Derivative Financial Instruments
 
    The derivative financial instruments reported in Level 2 at December 31, 2021 and September 30, 2021 consist of natural gas price swap agreements, natural gas no cost collars, crude oil price swap agreements, and foreign currency contracts, all of which are used in the Company’s Exploration and Production segment. Hedging collateral deposits of $88.6 million (at September 30, 2021), which were associated with the price swap agreements, no cost collars and foreign currency contracts, have been reported in Level 1 at September 30, 2021. There were no hedging collateral deposits at December 31, 2021. The fair value of the Level 2 price swap agreements and no cost collars is based on an internal, discounted cash flow model that uses observable inputs (i.e. LIBOR based discount rates and basis differential information, if applicable, at active natural gas and crude oil trading markets).
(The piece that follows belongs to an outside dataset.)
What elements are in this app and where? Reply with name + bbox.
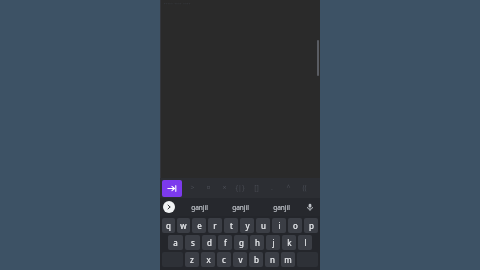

The fair value of the Level 2 foreign currency contracts is determined using the market approach based on observable market transactions of forward Canadian currency rates. 
 
    The authoritative guidance for fair value measurements and disclosures require consideration of the impact of nonperformance risk (including credit risk) from a market participant perspective in the measurement of the fair value of assets and liabilities.  At December 31, 2021, the Company determined that nonperformance risk would have no material impact on its financial position or results of operation.  To assess nonperformance risk, the Company considered information such as any applicable collateral posted, master netting arrangements, and applied a market-based method by using the counterparty's (assuming the derivative is in a gain position) or the Company’s (assuming the derivative is in a loss position) credit default swaps rates.
 
    For the quarters ended December 31, 2021 and December 31, 2020, there were no assets or liabilities measured at fair value and classified as Level 3.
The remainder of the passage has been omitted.